In addition to Colletotrichum gloeosporioides, C. truncatum, C. capsici, C. dematium, C. destructivum and C. coccodes also cause soybean anthracnose (Ghosh et al. 2016; Lou et al. 2009; Hartman et al. 1988; Roy 1982). These species are difficult to differentiate by microscopic examination because of their morphological similarity. Moreover, the disease symptoms on soybean plants caused by the Colletotrichum spp. listed above and C. gloeosporioides are similar and difficult to differentiate. Therefore, new techniques for the rapid diagnosis of anthracnose caused by C. gloeosporioides are needed.
In recent years, numerous molecular methods have been developed to detect pathogens. The most common molecular detection method is based on the polymerase chain reaction (PCR). A PCR assay has been reported for the detection of C. gloeosporioides, but it has intrinsic disadvantages, including low amplification efficiency and a complicated experimental process. Loop-mediated isothermal amplification (LAMP) (Tsugunori et al. 2000) of DNA, an alternative technology, can be applied for the diagnosis of viruses (Przewodowska et al. 2015), bacteria (Wen et al. 2011), and fungi (Sun et al. 2010). This assay requires a set of six primers and the large fragment of Bst DNA polymerase to amplify DNA quickly under isothermal conditions. The LAMP products are judged with the naked eye after the addition of SYBR Green I (Karlsen et al. 1995). Although this method has been developed for the detection of some soybean pathogens, such as Fusarium equiseti (Lu et al. 2015), F. asiaticum (Xu et al. 2017), and Colletotrichum truncatum (Tian et al. 2016), no method for detecting C. gloeosporioides has been reported.

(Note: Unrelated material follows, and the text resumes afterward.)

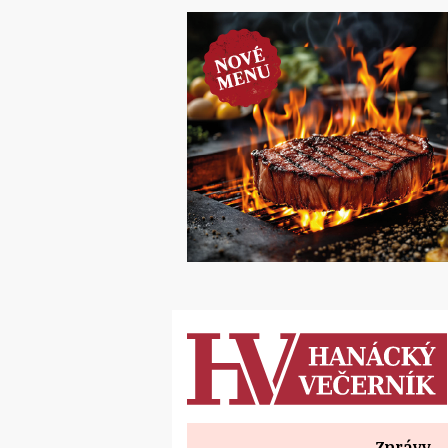
Zprávy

In this study, we used the glutamine synthetase (GS) gene as the target sequence to develop a rapid, sensitive LAMP assay for the detection of C. gloeosporioides. The assay can be used for the rapid diagnosis of anthracnose disease caused by C. gloeosporioides by directly detecting the pathogen in diseased soybean tissues in the field.
Materials and methods
Source of strains
Colletotrichum gloeosporioides strains were obtained from diseased leaves, stems, and pods of soybean plants collected in the Shandong, Jiangsu, Anhui, and Hebei Provinces, China. The strains of C. gloeosporioides, C. truncatum, and C. acutatum were identified morphologically and by internal transcribed spacer (ITS) sequencing before use and are maintained in our laboratory. Table 1 lists the fungal species and isolates used in this study.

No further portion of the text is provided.